Hermann used to work as an electrical engineer. The mills became his hobby—a time-consuming hobby. It keeps him busy for a few hours every day. He is currently working on a documentation, for which he has already done 1,000 pages. “But I always feel there is still something missing, and, indeed, I discover something new every week.” He chases each and every clue. “I can be persistent,” he admits, “maybe a bit too persistent sometimes.”

At the other side of Siegfriedstraße road, Hermann walks a few metres up Schlossberg mountain, behind number 30, where the former Weihersmühle mill used to be. A green corridor parallels the road up to the mountain. “Here was the mill’s brook.” The town’s little brook drove three mills at a time via this moat even before 1480: Weihersmühle, Schäfermühle and Tugersmühle mills. “Some senior Heppenheim locals love talking about their childhood, when they would go for a swim and play here.”

Town authorities had a part of the moat unearthed in 2014. An enchanted path with a few stone bridges and a pretty view of St. Peter parish church was the result. The circular mills trail is idyllic even where the brook is still visible. Water rushes along an old mill weir as a waterfall only a few metres from the cars’ noise in Siegfriedstraße. In former times, the water was dammed here to drive the two water wheels of the cutting mill.

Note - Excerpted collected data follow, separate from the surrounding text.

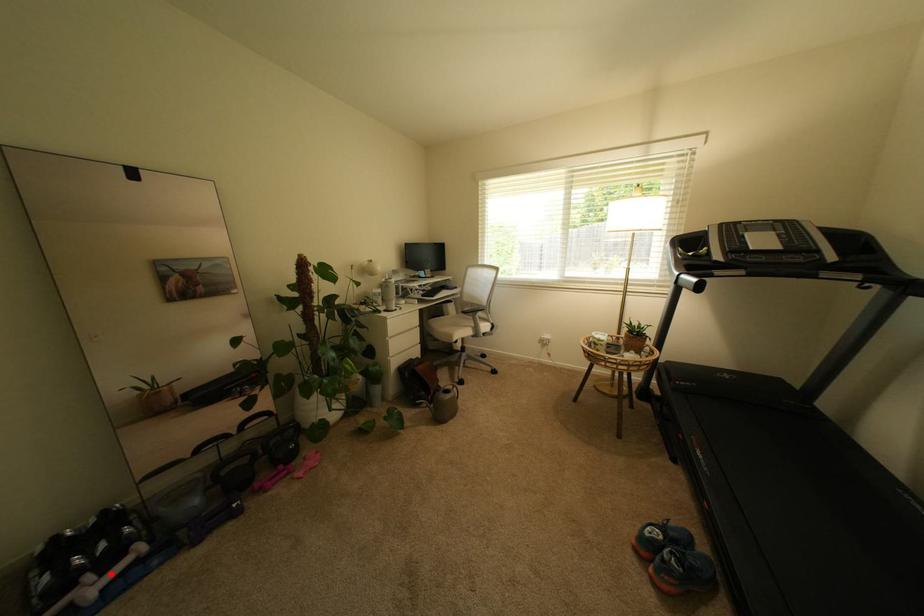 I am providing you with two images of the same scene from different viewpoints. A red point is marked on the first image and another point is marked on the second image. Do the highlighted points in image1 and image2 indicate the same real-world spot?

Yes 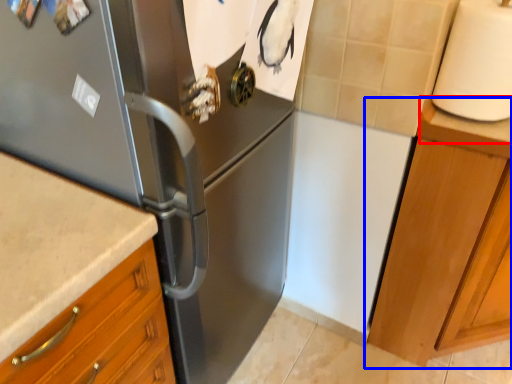 Question: Which object appears closest to the camera in this image, counter top (highlighted by a red box) or cabinetry (highlighted by a blue box)?

Choices:
 (A) counter top
 (B) cabinetry

Answer: (B)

Beate Weis stands in the middle of the mills’ moat trimming shrubs. She lives in the Schindersburg, the lavishly redeveloped former home of a wealthy miller. She helps looking after the moat. The landscaper Beate would love to grow some old cereals in a neighbouring garden. “Emmer and Einkorn wheat—sorts that were actually ground in the mills then.”

Beate Weis lives in the Schindersburg, the lavishly redeveloped former home of a wealthy miller.

She also researches what kind of clothes Heppenheim millers used to wear. Together with Hermann, she has the creation of an educational and exercise path for children ‘from grain to bread’ in mind here at the old mills’ moat. They don’t know yet, when this idea will be turned into reality. Some wheels turn slowly—after all, what counts is the result.